太陽が残る夕空には鴉が何羽か飛んでいて、月が煌めく夜空には一等星が瞬く。見上げていると空は次第に明暗を色濃くしていき、やがて空は黒に覆われる。そのさまを言葉なくただゆったり見ていた。
それが幸せだった。些細な時間が手に入れがたい幸せを運んでくれた。
その時間がいつまでも続けばいいのに、何度そう思ったことだろう。けれどそれは到底望んではいけないことだったのだ──。



*****



「宮部ー。いつまでも寝てんでこの問題解いてみろー」

現実と夢の狭間をたゆたっていた意識を引き上げられる。心地よいそこから急浮上させられた俺は薄く目を開け、やがて緩慢な動作でのっそり起き上がるのだった。眠いと訴える脳と体を叱責するため腕を突き上げて伸びる。
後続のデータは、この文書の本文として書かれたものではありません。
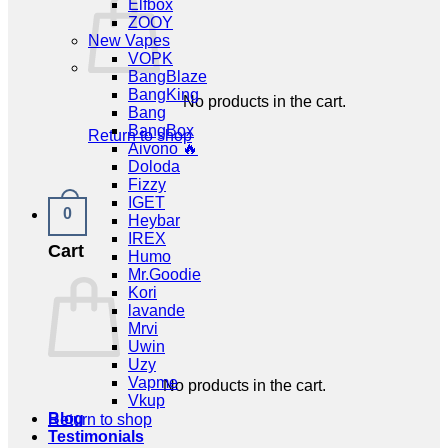
Elfbox
ZOOY
New Vapes
VOPK
BangBlaze
BangKing
No products in the cart.
Bang
BangBox
Return to shop
Aivono 🔥
Doloda
Fizzy
IGET
0
Heybar
IREX
Cart
Humo
Mr.Goodie
Kori
lavande
Mrvi
Uwin
Uzy
Vapme
No products in the cart.
Vkup
Blog
Return to shop
Testimonials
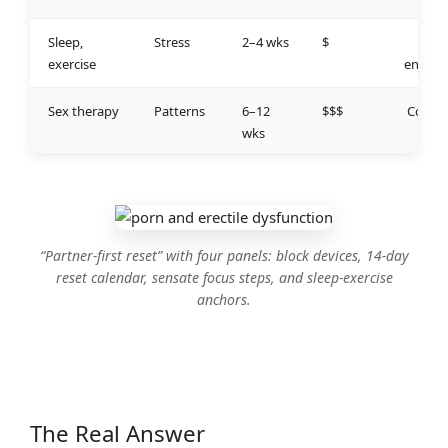
Sleep,
Stress
2–4 wks
$
Low
exercise
energy
Sex therapy
Patterns
6–12
$$$
Compl
wks
ex
“Partner‑first reset” with four panels: block devices, 14‑day
reset calendar, sensate focus steps, and sleep‑exercise
anchors.
The Real Answer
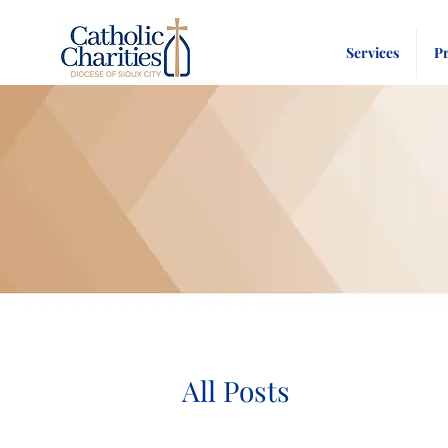
Services
P
All Posts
教師が「おいおい本当に眠そうだな」と呆れるが、俺はそれを無視し無気力な体を奮い立たせて黒板に向かう。
あーねみい……これ、何だったかな…。
十分に働かない頭を懸命に回す。えーと…ああ、そうそう。欠伸を噛み殺しながら汚い字で書かれた数式を見つめて、ぽっと思い出した公式をずらずら書く。

「──よって、解はX=12、Y=11である。と、いかがでしょうか先生」
「正解。言うことなし。やっぱりお前には易しすぎんだなあ」
「十分難しいですよ」

半ば聞いていない教師に言ったところでもちろん反応はない。そんな教師に背を向けて教壇から下りる。